(Stored data entries)

....................

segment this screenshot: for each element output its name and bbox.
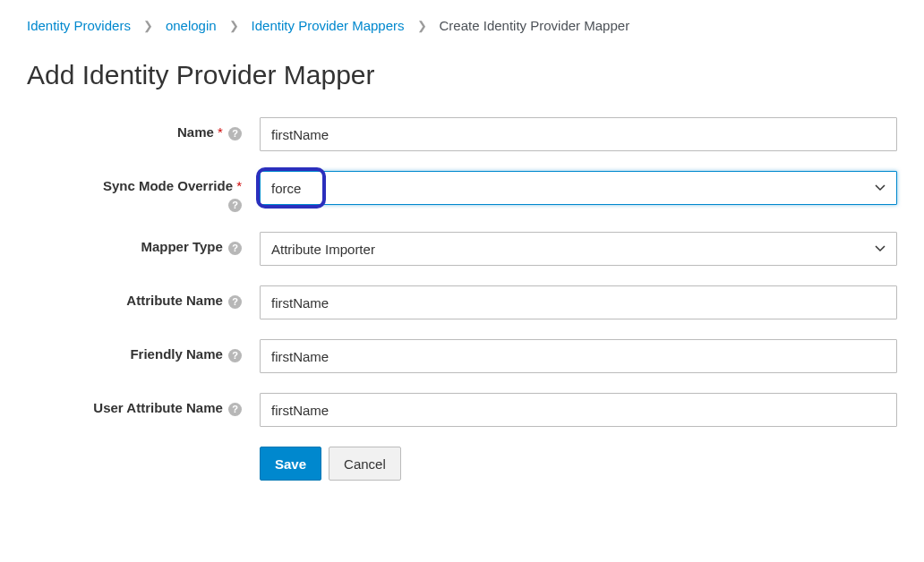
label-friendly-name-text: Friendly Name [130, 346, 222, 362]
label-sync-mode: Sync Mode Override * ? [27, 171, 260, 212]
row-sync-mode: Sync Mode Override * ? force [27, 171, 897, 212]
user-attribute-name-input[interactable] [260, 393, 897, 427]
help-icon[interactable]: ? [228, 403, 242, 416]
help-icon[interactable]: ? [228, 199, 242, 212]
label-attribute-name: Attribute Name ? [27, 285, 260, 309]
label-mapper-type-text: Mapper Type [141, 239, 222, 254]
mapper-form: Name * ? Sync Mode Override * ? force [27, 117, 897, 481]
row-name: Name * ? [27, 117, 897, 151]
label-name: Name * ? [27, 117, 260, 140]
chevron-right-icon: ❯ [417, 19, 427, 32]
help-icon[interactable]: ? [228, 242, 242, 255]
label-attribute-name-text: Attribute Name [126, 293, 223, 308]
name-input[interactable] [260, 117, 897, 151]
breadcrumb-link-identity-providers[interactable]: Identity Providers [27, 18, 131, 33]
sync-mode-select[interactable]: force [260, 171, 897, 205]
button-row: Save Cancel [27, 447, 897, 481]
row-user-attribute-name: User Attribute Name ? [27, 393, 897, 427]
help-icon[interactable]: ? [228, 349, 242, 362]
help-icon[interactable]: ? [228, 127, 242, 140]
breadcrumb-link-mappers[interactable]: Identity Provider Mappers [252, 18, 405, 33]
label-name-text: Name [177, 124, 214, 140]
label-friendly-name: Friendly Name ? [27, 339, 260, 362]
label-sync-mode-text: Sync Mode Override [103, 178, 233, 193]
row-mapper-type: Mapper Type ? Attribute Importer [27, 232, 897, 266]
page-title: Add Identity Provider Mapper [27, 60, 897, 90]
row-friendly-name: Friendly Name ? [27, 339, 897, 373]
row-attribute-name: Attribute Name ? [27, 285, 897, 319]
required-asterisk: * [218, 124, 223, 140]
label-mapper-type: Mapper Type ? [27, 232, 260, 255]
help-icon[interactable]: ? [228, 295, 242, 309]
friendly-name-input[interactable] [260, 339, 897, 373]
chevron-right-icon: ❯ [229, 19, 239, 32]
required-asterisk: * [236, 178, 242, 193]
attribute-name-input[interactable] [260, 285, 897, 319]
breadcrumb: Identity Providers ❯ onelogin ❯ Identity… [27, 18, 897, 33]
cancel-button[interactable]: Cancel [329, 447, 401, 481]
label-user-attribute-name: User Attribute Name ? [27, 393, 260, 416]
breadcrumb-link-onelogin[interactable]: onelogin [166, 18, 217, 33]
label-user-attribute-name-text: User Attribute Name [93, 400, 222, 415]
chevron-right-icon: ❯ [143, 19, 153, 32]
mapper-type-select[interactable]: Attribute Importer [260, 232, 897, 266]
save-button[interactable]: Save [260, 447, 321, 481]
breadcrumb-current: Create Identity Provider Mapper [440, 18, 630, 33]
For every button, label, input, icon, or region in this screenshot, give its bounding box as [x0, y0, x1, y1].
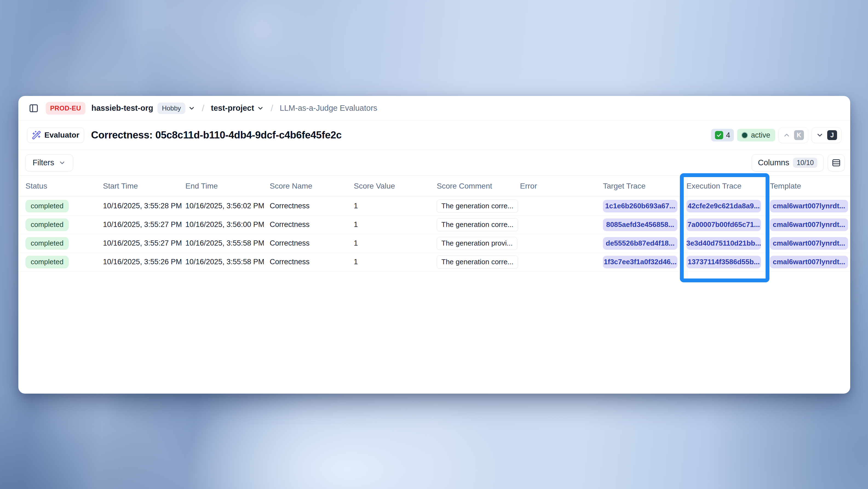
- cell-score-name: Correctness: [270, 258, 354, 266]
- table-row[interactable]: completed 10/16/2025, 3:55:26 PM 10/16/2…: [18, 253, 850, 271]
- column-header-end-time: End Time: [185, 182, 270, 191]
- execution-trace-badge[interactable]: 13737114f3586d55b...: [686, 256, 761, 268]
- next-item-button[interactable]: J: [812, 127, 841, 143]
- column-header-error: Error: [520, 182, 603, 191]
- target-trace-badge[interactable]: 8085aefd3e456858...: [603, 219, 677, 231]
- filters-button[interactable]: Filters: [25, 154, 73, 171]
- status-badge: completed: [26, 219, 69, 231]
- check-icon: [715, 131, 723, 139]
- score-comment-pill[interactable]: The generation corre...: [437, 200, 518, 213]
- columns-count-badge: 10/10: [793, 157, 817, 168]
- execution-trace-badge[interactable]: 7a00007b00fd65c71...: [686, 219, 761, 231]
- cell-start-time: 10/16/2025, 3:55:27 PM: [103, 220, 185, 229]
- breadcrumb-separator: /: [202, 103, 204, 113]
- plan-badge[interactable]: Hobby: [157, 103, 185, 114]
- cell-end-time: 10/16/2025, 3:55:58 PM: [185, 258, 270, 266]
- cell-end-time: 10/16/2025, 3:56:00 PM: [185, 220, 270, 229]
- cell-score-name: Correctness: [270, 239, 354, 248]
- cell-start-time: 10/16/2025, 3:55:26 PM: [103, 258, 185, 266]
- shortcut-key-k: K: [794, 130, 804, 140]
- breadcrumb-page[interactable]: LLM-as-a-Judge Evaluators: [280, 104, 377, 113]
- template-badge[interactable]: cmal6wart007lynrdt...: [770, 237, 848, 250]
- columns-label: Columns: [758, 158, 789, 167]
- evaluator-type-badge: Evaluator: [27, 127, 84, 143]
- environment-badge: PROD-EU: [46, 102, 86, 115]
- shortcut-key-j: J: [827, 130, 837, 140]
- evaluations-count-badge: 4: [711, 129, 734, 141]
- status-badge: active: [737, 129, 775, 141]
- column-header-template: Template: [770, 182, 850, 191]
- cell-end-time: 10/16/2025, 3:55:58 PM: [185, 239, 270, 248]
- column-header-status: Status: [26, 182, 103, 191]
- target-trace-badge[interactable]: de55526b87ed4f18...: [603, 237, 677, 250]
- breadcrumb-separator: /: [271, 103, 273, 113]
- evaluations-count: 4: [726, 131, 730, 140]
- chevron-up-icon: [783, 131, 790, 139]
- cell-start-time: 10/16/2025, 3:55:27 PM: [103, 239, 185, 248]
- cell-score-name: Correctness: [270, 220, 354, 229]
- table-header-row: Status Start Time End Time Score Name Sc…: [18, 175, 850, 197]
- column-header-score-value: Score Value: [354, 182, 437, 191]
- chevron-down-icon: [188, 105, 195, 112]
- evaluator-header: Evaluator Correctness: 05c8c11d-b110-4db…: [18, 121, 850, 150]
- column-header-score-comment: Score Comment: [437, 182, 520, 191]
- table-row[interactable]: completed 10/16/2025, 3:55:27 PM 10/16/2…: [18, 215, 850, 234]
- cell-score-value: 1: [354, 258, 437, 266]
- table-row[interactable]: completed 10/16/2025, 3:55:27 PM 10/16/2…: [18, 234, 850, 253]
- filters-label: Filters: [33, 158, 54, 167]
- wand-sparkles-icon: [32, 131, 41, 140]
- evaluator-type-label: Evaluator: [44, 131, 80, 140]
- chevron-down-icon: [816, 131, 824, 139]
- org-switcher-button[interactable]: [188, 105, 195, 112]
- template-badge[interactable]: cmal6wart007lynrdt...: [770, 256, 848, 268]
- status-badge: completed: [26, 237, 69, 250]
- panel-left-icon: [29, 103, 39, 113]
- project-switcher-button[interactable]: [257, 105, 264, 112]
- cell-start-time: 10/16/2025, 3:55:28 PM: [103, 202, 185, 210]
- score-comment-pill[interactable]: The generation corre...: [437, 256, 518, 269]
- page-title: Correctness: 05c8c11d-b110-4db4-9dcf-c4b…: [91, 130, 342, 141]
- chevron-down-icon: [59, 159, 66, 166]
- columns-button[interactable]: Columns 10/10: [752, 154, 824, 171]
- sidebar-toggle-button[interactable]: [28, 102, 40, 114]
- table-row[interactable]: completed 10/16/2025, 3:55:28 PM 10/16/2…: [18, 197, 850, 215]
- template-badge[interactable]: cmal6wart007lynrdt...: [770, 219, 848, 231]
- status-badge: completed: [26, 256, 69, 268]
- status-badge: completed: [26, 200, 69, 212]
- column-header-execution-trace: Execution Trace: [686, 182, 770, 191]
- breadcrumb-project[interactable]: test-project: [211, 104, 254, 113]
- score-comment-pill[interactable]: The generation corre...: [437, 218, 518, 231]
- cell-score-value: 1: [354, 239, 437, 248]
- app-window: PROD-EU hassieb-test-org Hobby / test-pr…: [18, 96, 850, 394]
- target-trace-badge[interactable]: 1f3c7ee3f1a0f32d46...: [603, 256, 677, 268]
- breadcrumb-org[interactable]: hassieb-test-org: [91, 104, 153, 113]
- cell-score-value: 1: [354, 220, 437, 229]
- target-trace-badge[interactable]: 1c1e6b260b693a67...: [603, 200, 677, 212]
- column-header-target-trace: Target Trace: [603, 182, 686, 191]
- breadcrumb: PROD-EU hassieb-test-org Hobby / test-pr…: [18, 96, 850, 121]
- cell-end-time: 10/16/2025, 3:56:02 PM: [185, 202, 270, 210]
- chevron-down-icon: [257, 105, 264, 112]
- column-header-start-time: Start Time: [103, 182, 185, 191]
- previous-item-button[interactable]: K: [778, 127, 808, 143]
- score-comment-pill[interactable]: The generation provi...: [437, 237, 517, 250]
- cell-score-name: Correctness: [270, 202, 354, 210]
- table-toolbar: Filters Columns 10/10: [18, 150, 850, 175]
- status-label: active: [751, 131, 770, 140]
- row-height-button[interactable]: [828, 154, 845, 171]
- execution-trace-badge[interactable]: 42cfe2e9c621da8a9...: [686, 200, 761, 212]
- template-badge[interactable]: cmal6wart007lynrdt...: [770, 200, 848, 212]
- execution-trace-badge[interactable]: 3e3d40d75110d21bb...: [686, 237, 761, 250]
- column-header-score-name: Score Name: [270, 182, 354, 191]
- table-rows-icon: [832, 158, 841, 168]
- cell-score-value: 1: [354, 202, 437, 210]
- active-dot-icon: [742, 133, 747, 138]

....................

## WHAT NEEDS TO BE DONE
Copy every line from the records above that contains the word "count".

## SOLUTION TO THE EXERCISE
- columns-count-badge: 10/10: [793, 157, 817, 168]
- evaluations-count-badge: 4: [711, 129, 734, 141]
- evaluations-count: 4: [726, 131, 730, 140]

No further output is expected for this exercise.